Problem is, the film never bothers to establish how “wrestling” works in this world. The broad outlines are obvious—contenders grab each other’s arms and grunt and glower, and then somebody dies—but the film tries to keep time-wrestling mysterious by repeatedly bringing it up without defining it. Except that at one point, Timberlake tells Seyfried the story of his dad’s unbeatable time-wrestling strategy, which involves letting his opponent almost win, then taking all his time back when the opponent gets distracted watching his last seconds tick away. This makes no sense by wrestling standards—just because one side in a tug-of-war momentarily anticipates victory doesn’t mean they then just awkwardly stand around, letting their opponents make up all the lost ground—unless maybe time-wrestling is unlike its real-world analogues in some way. But instead of letting the audience in on how things work, the film sets up just one guideline for the scene: Timberlake has a secret winning move. Hence, no tension. Viewers don’t know what’s mentally or physically or mechanically involved in the contest, they just know exactly how it’s going to go: Some undefined nonsense will happen, and then Pettyfer will lose.

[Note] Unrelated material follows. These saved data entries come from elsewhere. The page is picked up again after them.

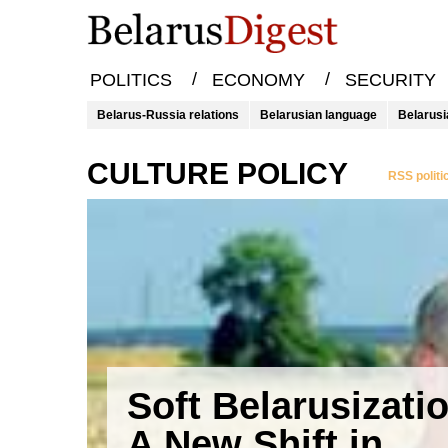
/
/
POLITICS
ECONOMY
SECURITY
Belarus-Russia relations
Belarusian language
Belarusi
CULTURE POLICY
RSS politi
Soft Belarusizati
A New Shift in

Which is one of the biggest problems with science fiction, fantasy, and horror. (Particularly in film, where it’s hard to lay out all the rules without endless exposition breaking up the action.) In these genres, the fundamental realities of a world can be anything imaginable: There can be wizards, or dragons, or intergalactic spaceships, or time travel, or dragon-wizards in time-traveling intergalactic spaceships. Nothing can be assumed. Which makes it mighty easy for authors to cheat by changing the rules whenever it’s convenient to the plot: “Oh, did I not mention that dragon-wizard time-travel spaceships are sentient and can crossbreed to produce baby spaceships? Well, they can.”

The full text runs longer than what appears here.